Stored data entries
Start of Block

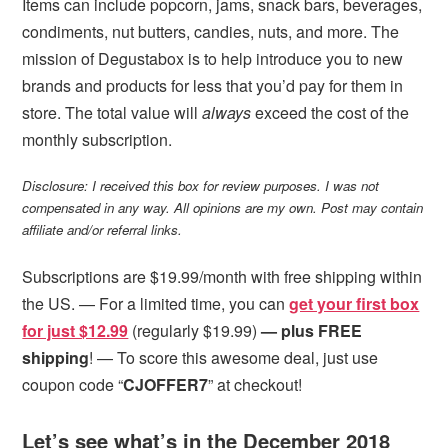
Items can include popcorn, jams, snack bars, beverages,
condiments, nut butters, candies, nuts, and more. The
mission of Degustabox is to help introduce you to new
brands and products for less that you’d pay for them in
store. The total value will
always
exceed the cost of the
monthly subscription.
Disclosure: I received this box for review purposes. I was not
compensated in any way. All opinions are my own. Post may contain
affiliate and/or referral links.
Subscriptions are $19.99/month with free shipping within
the US. — For a limited time, you can
get your first box
for just $12.99
(regularly $19.99)
— plus FREE
shipping
! — To score this awesome deal, just use
coupon code “
CJOFFER7
” at checkout!
Let’s see what’s in the December 2018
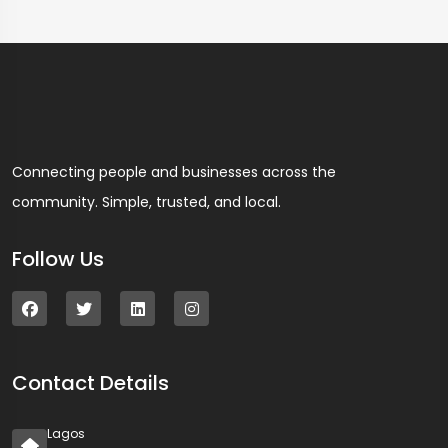
Connecting people and businesses across the
community. Simple, trusted, and local.
Follow Us
Contact Details
Lagos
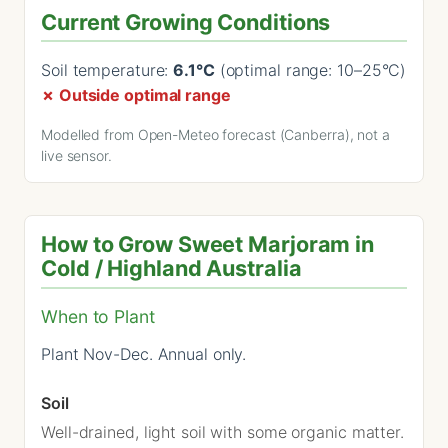
Current Growing Conditions
Soil temperature:
6.1°C
(optimal range: 10–25°C)
✗ Outside optimal range
Modelled from Open-Meteo forecast (Canberra), not a
live sensor.
How to Grow Sweet Marjoram in
Cold / Highland Australia
When to Plant
Plant Nov-Dec. Annual only.
Soil
Well-drained, light soil with some organic matter.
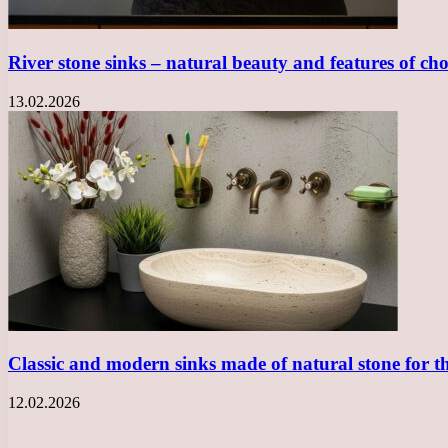
River stone sinks – natural beauty and features of ch
13.02.2026
Classic and modern sinks made of natural stone for 
12.02.2026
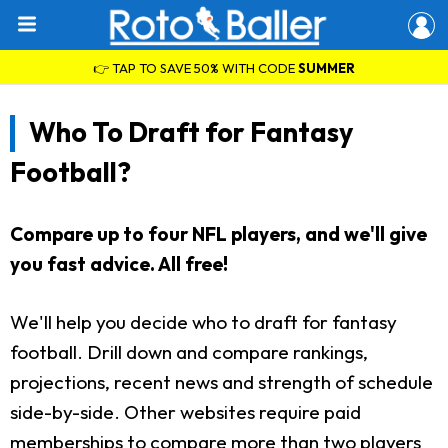
👉 TAP TO SAVE 50% WITH CODE
SUMMER
Who To Draft for Fantasy
Football?
Compare up to four NFL players, and we'll give
you fast advice. All free!
We'll help you decide who to draft for fantasy
football. Drill down and compare rankings,
projections, recent news and strength of schedule
side-by-side. Other websites require paid
memberships to compare more than two players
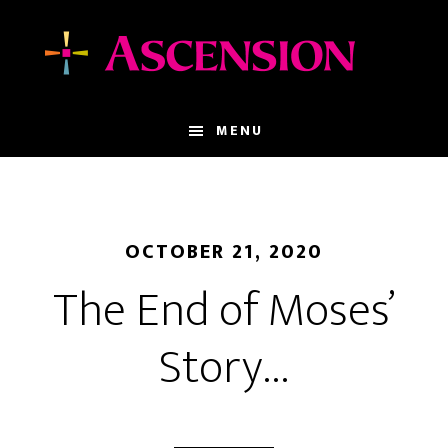
Skip
Skip
to
to
main
footer
content
MENU
OCTOBER 21, 2020
The End of Moses’
Story…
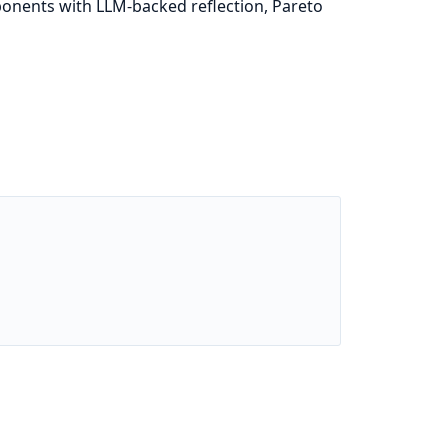
mponents with LLM-backed reflection, Pareto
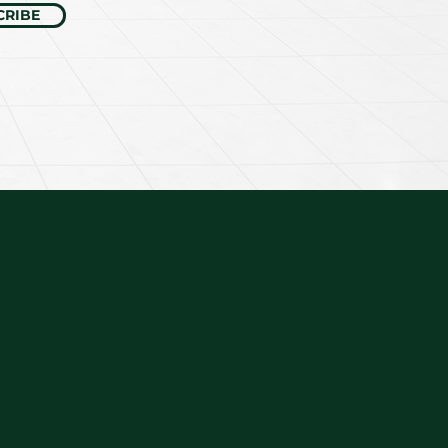
CRIBE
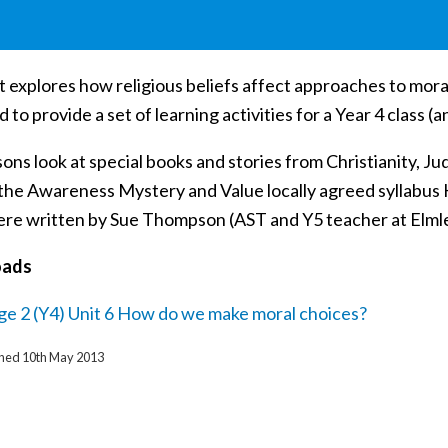
t explores how religious beliefs affect approaches to moral 
 to provide a set of learning activities for a Year 4 class (
ons look at special books and stories from Christianity, J
h the Awareness Mystery and Value locally agreed syllabus
re written by Sue Thompson (AST and Y5 teacher at Elmlea 
oads
ge 2 (Y4) Unit 6 How do we make moral choices?
ished 10th May 2013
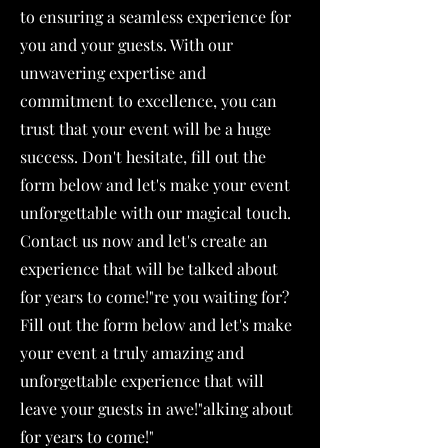
to ensuring a seamless experience for
you and your guests. With our
unwavering expertise and
commitment to excellence, you can
trust that your event will be a huge
success. Don't hesitate, fill out the
form below and let's make your event
unforgettable with our magical touch.
Contact us now and let's create an
experience that will be talked about
for years to come!"re you waiting for?
Fill out the form below and let's make
your event a truly amazing and
unforgettable experience that will
leave your guests in awe!"alking about
for years to come!"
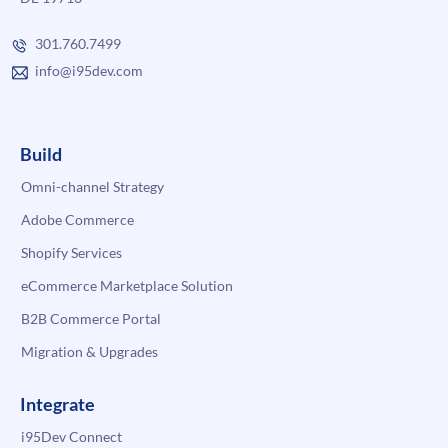
301.760.7499
info@i95dev.com
Build
Omni-channel Strategy
Adobe Commerce
Shopify Services
eCommerce Marketplace Solution
B2B Commerce Portal
Migration & Upgrades
Integrate
i95Dev Connect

End of Block

Instructions for the task: Through the line containing "(optimal range: 10–25°C)" and no further, restate the data above word for word from its first line, leaving out pictures.

Solution to the exercise:
Items can include popcorn, jams, snack bars, beverages,
condiments, nut butters, candies, nuts, and more. The
mission of Degustabox is to help introduce you to new
brands and products for less that you’d pay for them in
store. The total value will
always
exceed the cost of the
monthly subscription.
Disclosure: I received this box for review purposes. I was not
compensated in any way. All opinions are my own. Post may contain
affiliate and/or referral links.
Subscriptions are $19.99/month with free shipping within
the US. — For a limited time, you can
get your first box
for just $12.99
(regularly $19.99)
— plus FREE
shipping
! — To score this awesome deal, just use
coupon code “
CJOFFER7
” at checkout!
Let’s see what’s in the December 2018
Connecting people and businesses across the
community. Simple, trusted, and local.
Follow Us
Contact Details
Lagos
Current Growing Conditions
Soil temperature:
6.1°C
(optimal range: 10–25°C)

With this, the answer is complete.